CAT-Q: Cost-efficient and Accurate Ternary Quantization for LLMs
Abstract
In this paper, we present CAT-Q, Cost-efficient and Accurate Ternary Quantization, to compress LLMs. Unlike current state-of-the-art ternary quantization methods that rely on data-intensive and costly quantization-aware training to mitigate severe performance degradation, CAT-Q employs a simple yet effective post-training quantization scheme, thereby is easily applicable to LLMs with diverse architectures and model sizes.
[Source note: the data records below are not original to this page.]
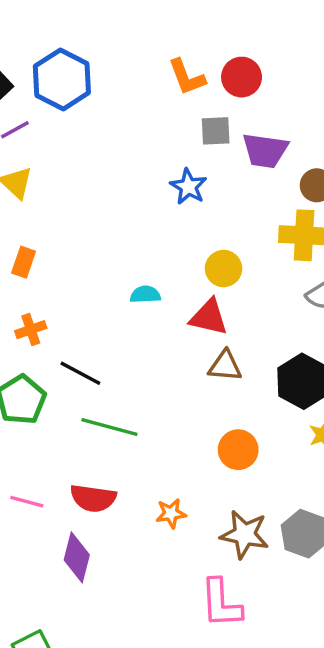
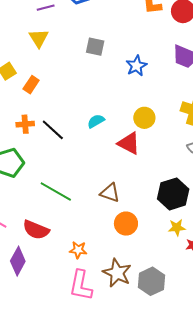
gray square: (216, 131) -> (95, 47), moved
cyan semicircle: (145, 294) -> (96, 121), turned -42
brown triangle: (225, 366) -> (110, 193), moved
black line: (80, 373) -> (53, 130), moved
pink L-shape: (221, 603) -> (81, 285), moved

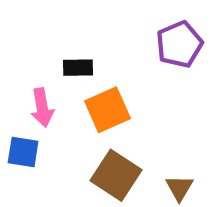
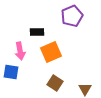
purple pentagon: (179, 44) -> (72, 16), moved
brown square: (116, 175) -> (55, 83), size x0.7

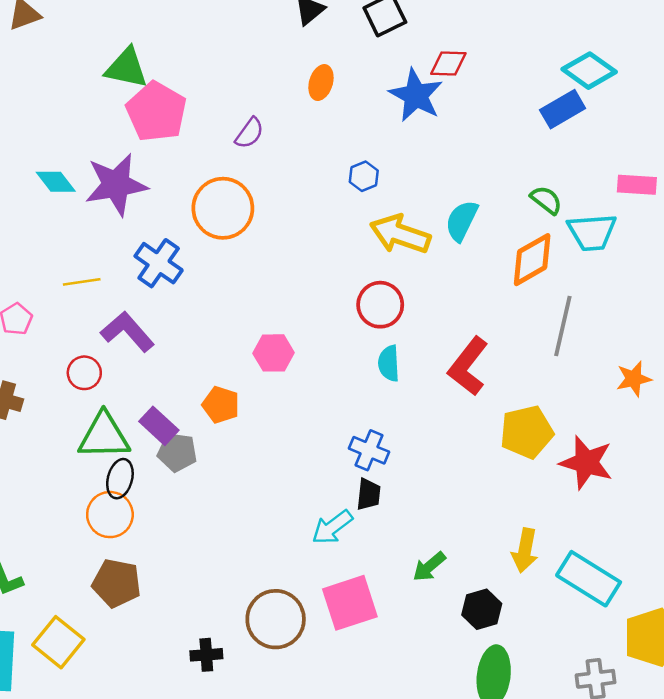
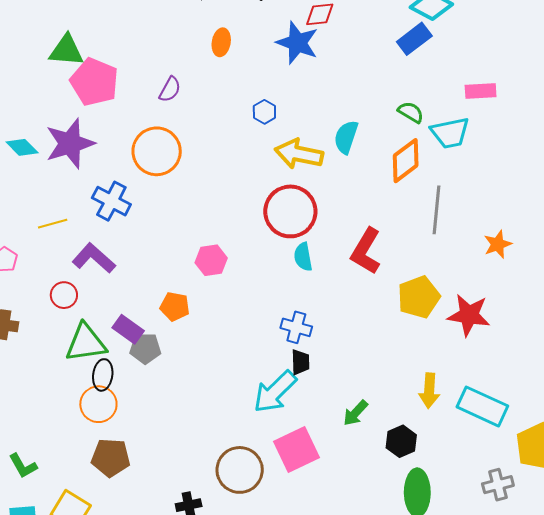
red circle: (380, 305) -> (290, 211), size x1.4
cyan arrow: (332, 527) -> (275, 392), size x1.4

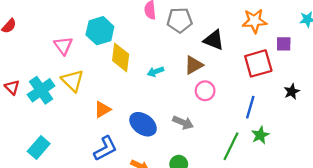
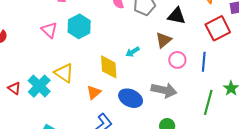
pink triangle: (63, 46) -> (49, 30), moved
yellow diamond: (121, 57) -> (109, 67), moved
blue line: (250, 107) -> (204, 62), moved
gray arrow: (183, 122) -> (164, 90), size x1.4

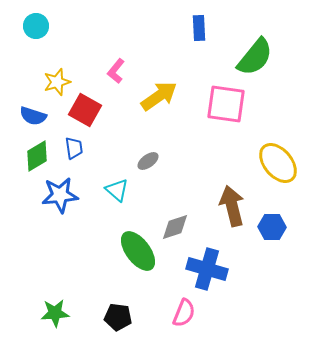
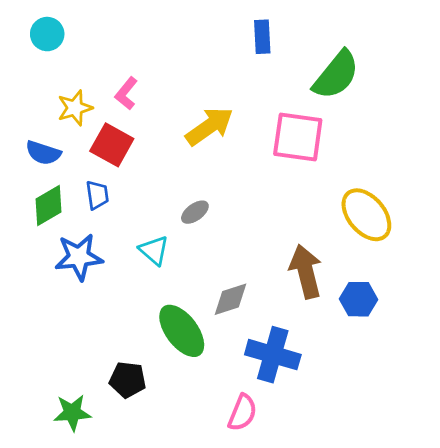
pink L-shape: (116, 71) -> (126, 93), moved
black pentagon: (118, 317) -> (128, 380), moved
It has two key components, learnable modulation (LM) and softened ternarization (ST), which are coupled from an optimization perspective. LM leverages a composition of learnable factors to modulate the distribution of high-precision weights and the ternary threshold, making them less sensitive to ternarization. ST further introduces a novel transition function to guide the ternarization process toward stable convergence. We show that, for pre-trained LLMs with 1.7B to 8B parameters, CAT-Q can quantize them into ternary models using merely 512 calibration samples, while achieving competitive performance to the seminal BitNet 1.58-bit v1 and v2 families (with 1.3B to 7B parameters) trained with 100B tokens, yielding about a 100,000x reduction in training tokens. Moreover, we show for the first time that CAT-Q can quantize even larger pre-trained LLMs having 14B to 235B parameters into leading ternary models within 8 to 60 hours on 8 A100-80GB GPUs. Code will be made publicly available.